And so, there is a growing perception in the gaming community:
Reality, compared to games, is broken.
In fact, it is more than a perception. It’s a phenomenon. Economist Edward Castronova calls it a “mass exodus” to game spaces, and you can see it already happening in the numbers. Hundreds of millions of people worldwide are opting out of reality for larger and larger chunks of time. In the United States alone, there are 183 million
active gamers
(individuals who, in surveys, report that they play computer or video games “regularly”—on average, thirteen hours a week).
3
Globally, the online gamer community—including console, PC, and mobile phone gaming—counts more than 4 million gamers in the Middle East, 10 million in Russia, 105 million in India, 10 million in Vietnam, 10 million in Mexico, 13 million in Central and South America, 15 million in Australia, 17 million in South Korea, 100 million in Europe, and 200 million in China.
4
Although a typical gamer plays for just an hour or two a day, there are now more than 6 million people in China who spend at least twenty-two hours a week gaming, the equivalent of a part-time job.
5
More than 10 million “hard-core” gamers in the United Kingdom, France, and Germany spend at least twenty hours a week playing.
6
And at the leading edge of this growth curve, more than 5 million “extreme” gamers in the United States play on average forty-five hours a week.
7
With all of this play, we have turned digital games—for our computers, for our mobile phones, and for our home entertainment systems—into what is expected to be a $68 billion industry annually by the year 2012.
8
And we are creating a massive virtual silo of cognitive effort, emotional energy, and collective attention lavished on game worlds instead of on the real world.

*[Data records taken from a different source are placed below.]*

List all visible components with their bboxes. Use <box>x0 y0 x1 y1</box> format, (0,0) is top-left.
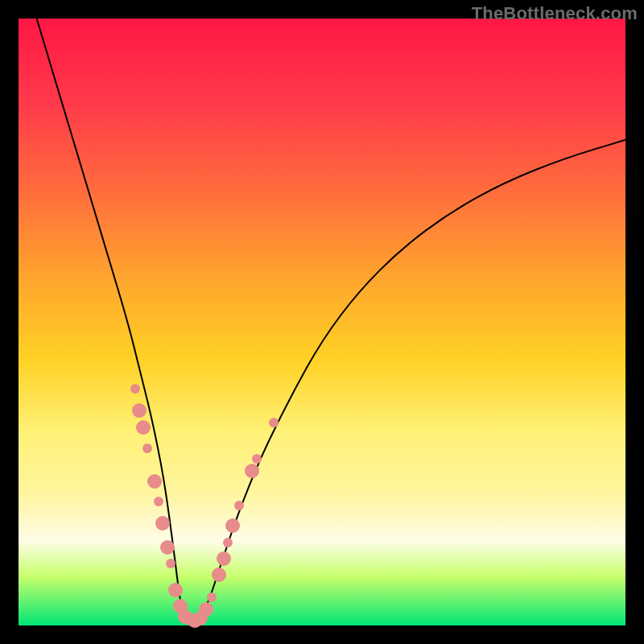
bottleneck-curve <box>37 19 625 623</box>
data-point <box>225 518 240 533</box>
data-point <box>245 464 259 478</box>
curve-svg <box>19 19 625 625</box>
data-point <box>199 602 213 617</box>
data-point <box>269 418 279 427</box>
data-point <box>234 501 244 510</box>
chart-frame: TheBottleneck.com <box>0 0 644 644</box>
data-point <box>130 384 140 394</box>
data-point <box>168 583 183 597</box>
data-point <box>155 516 170 530</box>
data-point <box>212 568 226 582</box>
data-point <box>166 559 175 568</box>
data-point <box>142 444 152 453</box>
data-point <box>207 592 217 602</box>
watermark-text: TheBottleneck.com <box>472 3 638 24</box>
data-point <box>154 497 163 506</box>
data-point <box>160 540 175 555</box>
data-point <box>223 538 233 547</box>
data-point <box>217 551 231 566</box>
data-point <box>136 420 151 435</box>
data-point <box>132 403 147 418</box>
data-point <box>252 454 262 464</box>
plot-area <box>19 19 625 625</box>
data-point <box>147 474 162 489</box>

The ever-skyrocketing amounts of time and money spent on games are being observed with alarm by some—concerned parents, teachers, and politicians—and eagerness by others—the many technology industries that expect to profit greatly from the game boom. Meanwhile, they are met with bewilderment and disdain by more than a few nongamers, who still make up nearly half of the U.S. population, although their numbers are rapidly decreasing. Many of them deem gaming a clear waste of time.

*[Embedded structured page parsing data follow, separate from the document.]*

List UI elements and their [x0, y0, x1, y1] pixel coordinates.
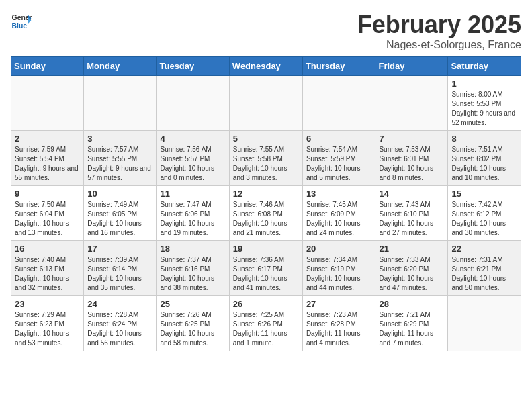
table-row: 23Sunrise: 7:29 AM Sunset: 6:23 PM Dayli… — [11, 296, 84, 351]
logo: General Blue — [11, 11, 32, 32]
location: Nages-et-Solorgues, France — [357, 39, 521, 51]
table-row: 28Sunrise: 7:21 AM Sunset: 6:29 PM Dayli… — [375, 296, 448, 351]
calendar-week-row: 9Sunrise: 7:50 AM Sunset: 6:04 PM Daylig… — [11, 186, 521, 241]
day-number: 2 — [15, 134, 80, 144]
table-row: 10Sunrise: 7:49 AM Sunset: 6:05 PM Dayli… — [84, 186, 157, 241]
table-row: 1Sunrise: 8:00 AM Sunset: 5:53 PM Daylig… — [448, 76, 521, 131]
table-row: 22Sunrise: 7:31 AM Sunset: 6:21 PM Dayli… — [448, 241, 521, 296]
day-number: 28 — [379, 299, 444, 309]
day-number: 19 — [233, 244, 299, 254]
day-number: 7 — [379, 134, 444, 144]
day-number: 26 — [233, 299, 299, 309]
calendar: Sunday Monday Tuesday Wednesday Thursday… — [11, 56, 521, 351]
day-content: Sunrise: 7:59 AM Sunset: 5:54 PM Dayligh… — [15, 145, 80, 183]
table-row: 9Sunrise: 7:50 AM Sunset: 6:04 PM Daylig… — [11, 186, 84, 241]
day-number: 27 — [306, 299, 372, 309]
col-monday: Monday — [84, 57, 157, 76]
day-number: 18 — [160, 244, 225, 254]
day-content: Sunrise: 7:40 AM Sunset: 6:13 PM Dayligh… — [15, 255, 80, 293]
table-row: 4Sunrise: 7:56 AM Sunset: 5:57 PM Daylig… — [157, 131, 229, 186]
day-content: Sunrise: 7:57 AM Sunset: 5:55 PM Dayligh… — [87, 145, 152, 183]
table-row: 11Sunrise: 7:47 AM Sunset: 6:06 PM Dayli… — [157, 186, 229, 241]
table-row: 5Sunrise: 7:55 AM Sunset: 5:58 PM Daylig… — [229, 131, 302, 186]
day-number: 9 — [15, 189, 80, 199]
table-row: 3Sunrise: 7:57 AM Sunset: 5:55 PM Daylig… — [84, 131, 157, 186]
table-row — [448, 296, 521, 351]
day-number: 24 — [87, 299, 152, 309]
day-number: 8 — [451, 134, 517, 144]
day-number: 25 — [160, 299, 225, 309]
day-content: Sunrise: 7:36 AM Sunset: 6:17 PM Dayligh… — [233, 255, 299, 293]
col-saturday: Saturday — [448, 57, 521, 76]
table-row: 7Sunrise: 7:53 AM Sunset: 6:01 PM Daylig… — [375, 131, 448, 186]
table-row: 27Sunrise: 7:23 AM Sunset: 6:28 PM Dayli… — [302, 296, 375, 351]
day-number: 16 — [15, 244, 80, 254]
day-number: 4 — [160, 134, 225, 144]
calendar-week-row: 23Sunrise: 7:29 AM Sunset: 6:23 PM Dayli… — [11, 296, 521, 351]
calendar-week-row: 2Sunrise: 7:59 AM Sunset: 5:54 PM Daylig… — [11, 131, 521, 186]
day-number: 6 — [306, 134, 372, 144]
table-row — [84, 76, 157, 131]
day-number: 22 — [451, 244, 517, 254]
table-row: 2Sunrise: 7:59 AM Sunset: 5:54 PM Daylig… — [11, 131, 84, 186]
table-row — [229, 76, 302, 131]
table-row: 20Sunrise: 7:34 AM Sunset: 6:19 PM Dayli… — [302, 241, 375, 296]
calendar-week-row: 1Sunrise: 8:00 AM Sunset: 5:53 PM Daylig… — [11, 76, 521, 131]
col-sunday: Sunday — [11, 57, 84, 76]
table-row — [375, 76, 448, 131]
table-row: 19Sunrise: 7:36 AM Sunset: 6:17 PM Dayli… — [229, 241, 302, 296]
day-number: 17 — [87, 244, 152, 254]
day-content: Sunrise: 7:49 AM Sunset: 6:05 PM Dayligh… — [87, 200, 152, 238]
day-content: Sunrise: 7:54 AM Sunset: 5:59 PM Dayligh… — [306, 145, 372, 183]
day-number: 12 — [233, 189, 299, 199]
table-row: 26Sunrise: 7:25 AM Sunset: 6:26 PM Dayli… — [229, 296, 302, 351]
col-tuesday: Tuesday — [157, 57, 229, 76]
page-header: General Blue February 2025 Nages-et-Solo… — [11, 11, 521, 51]
day-content: Sunrise: 7:43 AM Sunset: 6:10 PM Dayligh… — [379, 200, 444, 238]
title-block: February 2025 Nages-et-Solorgues, France — [357, 11, 521, 51]
table-row: 12Sunrise: 7:46 AM Sunset: 6:08 PM Dayli… — [229, 186, 302, 241]
day-number: 23 — [15, 299, 80, 309]
day-content: Sunrise: 7:53 AM Sunset: 6:01 PM Dayligh… — [379, 145, 444, 183]
day-number: 3 — [87, 134, 152, 144]
day-content: Sunrise: 7:34 AM Sunset: 6:19 PM Dayligh… — [306, 255, 372, 293]
col-wednesday: Wednesday — [229, 57, 302, 76]
table-row: 13Sunrise: 7:45 AM Sunset: 6:09 PM Dayli… — [302, 186, 375, 241]
day-content: Sunrise: 7:56 AM Sunset: 5:57 PM Dayligh… — [160, 145, 225, 183]
day-content: Sunrise: 7:51 AM Sunset: 6:02 PM Dayligh… — [451, 145, 517, 183]
table-row: 17Sunrise: 7:39 AM Sunset: 6:14 PM Dayli… — [84, 241, 157, 296]
logo-icon: General Blue — [11, 11, 32, 32]
calendar-week-row: 16Sunrise: 7:40 AM Sunset: 6:13 PM Dayli… — [11, 241, 521, 296]
table-row: 14Sunrise: 7:43 AM Sunset: 6:10 PM Dayli… — [375, 186, 448, 241]
day-content: Sunrise: 7:21 AM Sunset: 6:29 PM Dayligh… — [379, 310, 444, 348]
day-content: Sunrise: 7:42 AM Sunset: 6:12 PM Dayligh… — [451, 200, 517, 238]
svg-text:Blue: Blue — [12, 22, 28, 30]
day-content: Sunrise: 7:50 AM Sunset: 6:04 PM Dayligh… — [15, 200, 80, 238]
day-content: Sunrise: 7:55 AM Sunset: 5:58 PM Dayligh… — [233, 145, 299, 183]
day-content: Sunrise: 7:31 AM Sunset: 6:21 PM Dayligh… — [451, 255, 517, 293]
day-content: Sunrise: 7:39 AM Sunset: 6:14 PM Dayligh… — [87, 255, 152, 293]
day-content: Sunrise: 7:25 AM Sunset: 6:26 PM Dayligh… — [233, 310, 299, 348]
table-row: 25Sunrise: 7:26 AM Sunset: 6:25 PM Dayli… — [157, 296, 229, 351]
table-row — [11, 76, 84, 131]
calendar-header-row: Sunday Monday Tuesday Wednesday Thursday… — [11, 57, 521, 76]
col-thursday: Thursday — [302, 57, 375, 76]
table-row: 21Sunrise: 7:33 AM Sunset: 6:20 PM Dayli… — [375, 241, 448, 296]
table-row: 18Sunrise: 7:37 AM Sunset: 6:16 PM Dayli… — [157, 241, 229, 296]
day-content: Sunrise: 7:37 AM Sunset: 6:16 PM Dayligh… — [160, 255, 225, 293]
col-friday: Friday — [375, 57, 448, 76]
day-number: 10 — [87, 189, 152, 199]
table-row: 6Sunrise: 7:54 AM Sunset: 5:59 PM Daylig… — [302, 131, 375, 186]
day-content: Sunrise: 7:28 AM Sunset: 6:24 PM Dayligh… — [87, 310, 152, 348]
day-content: Sunrise: 7:46 AM Sunset: 6:08 PM Dayligh… — [233, 200, 299, 238]
day-content: Sunrise: 7:33 AM Sunset: 6:20 PM Dayligh… — [379, 255, 444, 293]
day-number: 20 — [306, 244, 372, 254]
day-content: Sunrise: 7:23 AM Sunset: 6:28 PM Dayligh… — [306, 310, 372, 348]
table-row — [157, 76, 229, 131]
table-row: 16Sunrise: 7:40 AM Sunset: 6:13 PM Dayli… — [11, 241, 84, 296]
table-row: 8Sunrise: 7:51 AM Sunset: 6:02 PM Daylig… — [448, 131, 521, 186]
day-number: 11 — [160, 189, 225, 199]
table-row — [302, 76, 375, 131]
table-row: 24Sunrise: 7:28 AM Sunset: 6:24 PM Dayli… — [84, 296, 157, 351]
day-content: Sunrise: 7:47 AM Sunset: 6:06 PM Dayligh… — [160, 200, 225, 238]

As we make these value judgments, hold moral debates over the addictive quality of games, and simultaneously rush to achieve massive industry expansion, a vital point is being missed. The fact that so many people of all ages, all over the world, are choosing to spend so much time in game worlds is a sign of something important, a truth that we urgently need to recognize.
The truth is this: in today’s society, computer and video games are fulfilling
genuine human needs
that the real world is currently unable to satisfy. Games are providing rewards that reality is not. They are teaching and inspiring and engaging us in ways that reality is not. They are bringing us together in ways that reality is not.
And unless something dramatic happens to reverse the resulting exodus, we’re fast on our way to becoming a society in which a substantial portion of our population devotes its greatest efforts to playing games, creates its best memories in game environments, and experiences its biggest successes in game worlds.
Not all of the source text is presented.